Live fast; Die young


O tio H. sempre teve piriquitos. Piriquitos, canários, muitos passarinhos. O R. foi a casa do tio e saiu de lá com uma certeza: também queria comprar um piriquito. O tio explicou-lhe tudo: tens de comprar uma gaiola, uma casinha, um recipiente para a água e outro para a comida; tens de limpar a gaiola; eles comem duas coisas: ração e uma pequena dose de vitaminas. O R. foi a correr comprar tudo. Em casa da tia L. os passarinhos pareciam loucos. Cantavam noite e dia, não paravam de voar. Até parecia que falavam. Estavam mesmo contentes, pensou o R. Mas no quarto dia, apareceram mortos.

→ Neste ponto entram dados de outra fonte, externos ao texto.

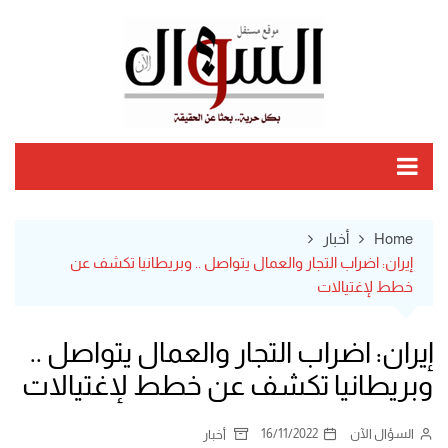
Ski
t
conten
Home
أخبار
إيران: اضراب التجار والعمال يتواصل .. وبريطانيا تكشف عن
خطط لإغتيالات
إيران: اضراب التجار والعمال يتواصل ..
وبريطانيا تكشف عن خطط لإغتيالات
السؤال الآن
16/11/2022
أخبار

Com as patinhas para o ar e um ar de descanso eterno. Será isto normal?, perguntou-se o R. Até que o tio H. descobriu o erro: durante 4 dias os piriquitos não comeram outra coisa que vitaminas. O R. esqueceu-se de comprar a ração.

Na sexta-feira, passados quase 30 anos sobre o episódio, chegámos a uma conclusão: este havia sido mais uma história em que os heróis tinham 'live fast' e 'die young'.

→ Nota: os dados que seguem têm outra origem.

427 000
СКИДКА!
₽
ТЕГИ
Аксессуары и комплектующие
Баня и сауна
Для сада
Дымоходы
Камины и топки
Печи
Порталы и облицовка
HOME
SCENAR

quarta-feira, setembro 20, 2006

Copy+paste*

"Portugal é uma fatia vertical de paisagens horizontais", dizia o Sérgio Godinho, outro dia, num programa de televisão.
*com a devida autorização, de www.cadernodecorda.blogspot.com

sexta-feira, setembro 01, 2006

Histórias da Festa


Sábado, 5 ou 6 da tarde, Palco 1º de Maio (quando ainda era uma espécie de tenda de circo onde os lugares sentados eram... no chão). Em mais uma tarde dedicada ao jazz nacional, Mário Laginha entra tímido no palco de meio metro de altura. Começa a tocar e empolga-se. Levanta-se do banco e continua a tocar, quase que transpira de emoção. Lá à frente, há alguém que se levanta ainda dentro do saco-cama e pede: 'Ó Mário, toca mais baixinho, que o pessoal quer dormir...'.

Algures nos anos 80. Num dos palcos secundários, um grupo toca uma música de Zeca Afonso. Muita gente a dançar. Um punk cheio de piercings, alfinetes de dama, roupa preta de cabedal e cabelo em crista pintado às cores dança com uma senhora alentejana, de cabelos brancos, que podia ser a minha avó. Estão todos sorridentes. No final da música, o punk pega no colo a velhota e dá-lhe um beijo. A senhora é só risinhos. 'Ai magano!'

Sexta à noite, 2003. O pior grupo de sempre de música brasileira toca forró no palco Lisboa. Desafinam como nunca vi. São dois vocalistas, e nunca acertam para cantar ao mesmo tempo. Enquanto um diz para as pessoas cantarem, o outro pede silêncio. O músico que está no órgao desafina e esquece-se da nota que vinha a seguir. O público delira. Toda a gente - toda - dança como se não houvesse amanhã. Houve quatro encores.

ps: A Festa é sempre a Festa. Vou lá desde que tinha 3 semanas de idade. Gosto da Festa, porque não há (mesmo) Festa como esta. Vou agora para lá. Assim que entrar no autocarro, começo a tratar toda a gente por 'Camarada'.